The Pursuit of Sweet: A History of Saccharin

Sugar packets

Single-serve packets of sugar and sugar substitutes are now found in most restaurants across the United States. Image courtesy of istockphoto.

Remsen and Fahlberg published a joint article describing two methods of saccharin synthesis in February 1879. Though they specifically noted its taste—“even sweeter than cane sugar”—neither discoverer seemed interested in its commercial potential.

At least not initially. In 1884, after he had left Remsen’s lab and without notifying his codiscoverer, Fahlberg applied for German and American patents on a new method for producing saccharin more cheaply and in greater quantities. Remsen had long disdained industrial chemistry, considering himself a man of pure science. In 1886, though, Fahlberg filed another set of patents, claiming to be the sole discoverer of “Fahlberg’s saccharin.” Remsen, who wanted recognition rather than money, immediately protested to the chemistry community.

With his newly patented production method Fahlberg set up shop in New York City, where he and one employee produced five kilograms of saccharin a day for use as a drink additive. Offered in pill and powder form, saccharin’s popularity grew quickly. Doctors began to prescribe it to treat headaches, nausea, and corpulence. (Like sugar before it, saccharin became an all-purpose curative.) Canners used it as a preservative; diabetics used it to sweeten coffee or tea.

As saccharin use rose, consumers, regulators, and competitors began to question its supposed harmlessness. Fahlberg had tested saccharin in late 1882. After consuming 10 grams of the chemical, he waited 24 hours and experienced no adverse reactions. In fact, his body barely responded: almost the entire dose passed unmetabolized into his urine.

But by 1906, in response to such food-industry horror stories as Upton Sinclair’s The Jungle, Americans demanded government intervention. Thus Congress passed the Pure Food and Drug Act, the first attempt to regulate the nation’s food supply.

Enforcement of the new law fell to the Department of Agriculture’s Bureau of Chemistry and its head chemist, Harvey Washington Wiley. He had long crusaded to rein in what he saw as an out-of-control food industry. In 1908 Wiley proposed the first saccharin ban, taking his case straight to President Theodore Roosevelt.

Wiley’s stature as a chemist and sugar expert should have carried the day. In his meeting with Roosevelt he argued that saccharin, as a coal-tar derivative, couldn’t possibly be fit for human consumption—though at this point the scientific evidence remained inconclusive. A factory owner responded that his company had saved thousands of dollars by replacing sugar with saccharin. Wiley countered that saccharin threatened the health of everyone who consumed it. Roosevelt gruffly settled the matter, saying, “Anyone who says saccharin is injurious to health is an idiot. Dr. Rixey gives it to me every day.” Regulatory science, in the form of Wiley, had collided with industrial market priorities; the anecdotal evidence of a single influential consumer —President Roosevelt, whose personal physician had prescribed saccharin to help his patient slim down—had trumped both.

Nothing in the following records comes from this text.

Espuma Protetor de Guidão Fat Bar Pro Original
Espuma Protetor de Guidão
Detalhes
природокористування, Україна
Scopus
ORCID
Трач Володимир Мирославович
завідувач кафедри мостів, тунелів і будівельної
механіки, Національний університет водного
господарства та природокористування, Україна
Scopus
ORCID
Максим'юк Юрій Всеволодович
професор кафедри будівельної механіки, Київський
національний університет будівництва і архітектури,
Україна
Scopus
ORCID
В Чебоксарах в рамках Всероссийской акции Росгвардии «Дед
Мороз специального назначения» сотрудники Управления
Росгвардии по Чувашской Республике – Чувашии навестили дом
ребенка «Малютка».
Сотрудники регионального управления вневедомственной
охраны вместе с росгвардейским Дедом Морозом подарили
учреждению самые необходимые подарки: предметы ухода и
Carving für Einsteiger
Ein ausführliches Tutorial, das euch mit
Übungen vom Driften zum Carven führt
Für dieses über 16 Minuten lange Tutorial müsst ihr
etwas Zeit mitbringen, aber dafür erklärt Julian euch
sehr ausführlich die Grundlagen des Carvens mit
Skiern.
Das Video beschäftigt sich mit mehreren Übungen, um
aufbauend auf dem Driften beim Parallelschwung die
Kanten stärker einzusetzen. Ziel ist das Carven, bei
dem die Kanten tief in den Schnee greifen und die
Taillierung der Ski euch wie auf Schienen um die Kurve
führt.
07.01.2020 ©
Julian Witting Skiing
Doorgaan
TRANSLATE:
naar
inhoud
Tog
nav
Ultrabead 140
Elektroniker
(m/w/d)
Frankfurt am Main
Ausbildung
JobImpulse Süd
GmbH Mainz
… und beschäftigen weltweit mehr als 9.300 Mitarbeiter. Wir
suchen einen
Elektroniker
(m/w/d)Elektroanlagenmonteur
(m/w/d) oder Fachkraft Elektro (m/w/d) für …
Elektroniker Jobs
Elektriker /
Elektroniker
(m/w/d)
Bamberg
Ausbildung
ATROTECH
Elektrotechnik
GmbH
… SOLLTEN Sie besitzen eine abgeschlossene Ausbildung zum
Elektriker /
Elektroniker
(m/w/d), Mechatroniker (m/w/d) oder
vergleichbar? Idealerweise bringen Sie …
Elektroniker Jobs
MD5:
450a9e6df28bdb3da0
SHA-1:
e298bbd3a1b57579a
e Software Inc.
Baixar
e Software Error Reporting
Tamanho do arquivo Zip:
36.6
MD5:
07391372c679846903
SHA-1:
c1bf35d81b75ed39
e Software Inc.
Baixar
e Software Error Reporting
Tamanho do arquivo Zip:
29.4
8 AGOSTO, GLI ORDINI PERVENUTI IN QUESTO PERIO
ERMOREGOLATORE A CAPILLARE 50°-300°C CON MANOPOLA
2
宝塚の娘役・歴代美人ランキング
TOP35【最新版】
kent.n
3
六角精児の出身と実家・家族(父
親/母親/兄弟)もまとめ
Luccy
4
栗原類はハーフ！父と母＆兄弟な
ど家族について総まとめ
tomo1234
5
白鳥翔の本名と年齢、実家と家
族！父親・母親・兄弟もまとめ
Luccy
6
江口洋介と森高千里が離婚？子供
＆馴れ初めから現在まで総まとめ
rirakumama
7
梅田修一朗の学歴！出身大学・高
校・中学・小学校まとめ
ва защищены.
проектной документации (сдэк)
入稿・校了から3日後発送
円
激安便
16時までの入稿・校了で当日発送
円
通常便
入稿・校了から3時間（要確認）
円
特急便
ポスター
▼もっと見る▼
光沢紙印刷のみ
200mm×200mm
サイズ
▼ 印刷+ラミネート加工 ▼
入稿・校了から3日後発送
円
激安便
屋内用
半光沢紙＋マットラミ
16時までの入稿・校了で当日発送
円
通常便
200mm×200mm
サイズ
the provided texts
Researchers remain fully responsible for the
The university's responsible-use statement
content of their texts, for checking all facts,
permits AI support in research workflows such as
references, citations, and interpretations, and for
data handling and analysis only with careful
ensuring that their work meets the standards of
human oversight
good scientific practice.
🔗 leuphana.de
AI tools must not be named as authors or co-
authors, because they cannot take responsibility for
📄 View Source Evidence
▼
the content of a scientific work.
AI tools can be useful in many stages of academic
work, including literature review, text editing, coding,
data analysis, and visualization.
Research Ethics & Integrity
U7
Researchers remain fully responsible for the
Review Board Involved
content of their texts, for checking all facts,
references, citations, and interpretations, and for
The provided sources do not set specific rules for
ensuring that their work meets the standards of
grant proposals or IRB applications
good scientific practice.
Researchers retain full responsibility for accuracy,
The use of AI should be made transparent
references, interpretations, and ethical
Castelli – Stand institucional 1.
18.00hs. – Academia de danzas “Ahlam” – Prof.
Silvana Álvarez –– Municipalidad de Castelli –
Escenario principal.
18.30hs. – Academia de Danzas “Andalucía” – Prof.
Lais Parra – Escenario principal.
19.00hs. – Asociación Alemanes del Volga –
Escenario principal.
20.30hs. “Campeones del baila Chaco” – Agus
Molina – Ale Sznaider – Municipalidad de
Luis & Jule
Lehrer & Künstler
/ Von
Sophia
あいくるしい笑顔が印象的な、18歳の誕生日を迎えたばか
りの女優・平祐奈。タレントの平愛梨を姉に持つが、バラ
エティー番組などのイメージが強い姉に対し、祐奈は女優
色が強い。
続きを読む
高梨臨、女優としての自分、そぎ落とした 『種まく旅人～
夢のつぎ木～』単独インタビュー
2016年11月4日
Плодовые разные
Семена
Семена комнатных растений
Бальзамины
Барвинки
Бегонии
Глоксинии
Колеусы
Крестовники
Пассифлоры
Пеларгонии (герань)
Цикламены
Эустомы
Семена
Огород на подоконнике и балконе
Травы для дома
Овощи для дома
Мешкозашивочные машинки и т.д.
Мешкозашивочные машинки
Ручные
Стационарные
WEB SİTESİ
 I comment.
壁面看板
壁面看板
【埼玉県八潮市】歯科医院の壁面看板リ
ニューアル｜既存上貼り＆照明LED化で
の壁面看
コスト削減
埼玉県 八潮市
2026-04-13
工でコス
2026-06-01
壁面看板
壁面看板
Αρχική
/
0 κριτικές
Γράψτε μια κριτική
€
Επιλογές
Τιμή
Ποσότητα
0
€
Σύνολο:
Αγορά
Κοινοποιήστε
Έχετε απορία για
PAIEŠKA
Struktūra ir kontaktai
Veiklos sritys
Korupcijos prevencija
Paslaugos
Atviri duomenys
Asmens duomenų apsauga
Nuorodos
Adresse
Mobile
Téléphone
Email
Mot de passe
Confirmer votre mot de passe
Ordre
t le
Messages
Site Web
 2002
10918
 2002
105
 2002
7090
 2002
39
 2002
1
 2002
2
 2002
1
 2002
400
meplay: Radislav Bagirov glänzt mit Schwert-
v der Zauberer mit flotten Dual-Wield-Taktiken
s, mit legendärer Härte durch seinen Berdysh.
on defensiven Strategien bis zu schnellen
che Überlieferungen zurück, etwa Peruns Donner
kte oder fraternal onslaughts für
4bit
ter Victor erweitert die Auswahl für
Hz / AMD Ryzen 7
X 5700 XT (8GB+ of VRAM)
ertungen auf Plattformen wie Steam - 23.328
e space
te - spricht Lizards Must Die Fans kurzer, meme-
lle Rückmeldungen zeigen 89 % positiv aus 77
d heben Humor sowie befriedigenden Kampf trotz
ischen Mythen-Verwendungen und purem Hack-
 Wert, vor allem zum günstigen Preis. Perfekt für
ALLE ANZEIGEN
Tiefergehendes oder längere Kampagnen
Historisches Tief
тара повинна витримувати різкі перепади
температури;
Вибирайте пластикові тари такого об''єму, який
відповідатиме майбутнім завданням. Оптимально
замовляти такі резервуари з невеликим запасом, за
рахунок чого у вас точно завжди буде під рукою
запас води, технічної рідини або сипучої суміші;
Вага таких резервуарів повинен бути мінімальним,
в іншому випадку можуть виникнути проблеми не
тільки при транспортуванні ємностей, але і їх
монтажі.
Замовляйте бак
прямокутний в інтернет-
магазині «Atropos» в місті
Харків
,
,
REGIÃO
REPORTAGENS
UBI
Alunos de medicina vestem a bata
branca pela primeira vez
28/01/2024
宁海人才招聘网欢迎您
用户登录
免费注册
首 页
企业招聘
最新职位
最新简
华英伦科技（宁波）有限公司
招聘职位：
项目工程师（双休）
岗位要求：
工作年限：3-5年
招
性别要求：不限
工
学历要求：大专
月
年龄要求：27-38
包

In the years to come this pattern would repeat itself. Uncertain science provoked regulatory action—dismaying major segments of industry and the public, while invigorating those who saw regulators as protectors of the public welfare. Industry and regulators each had their own scientists and often their own incompatible sets of scientific evidence. The notion of scientific consensus began to break down as questions of safety became more complicated; the relationship between industry and regulators grew antagonistic as medical evidence became less conclusive and more open to interpretation. With scientific consensus on safety issues no longer tenable, regulations would be increasingly made in public, often by the public—those consumers who considered themselves just as capable of interpreting the evidence as the so-called experts. For saccharin this regulation by the public reached its apogee in the 1970s, but the pattern had established itself as early as 1908.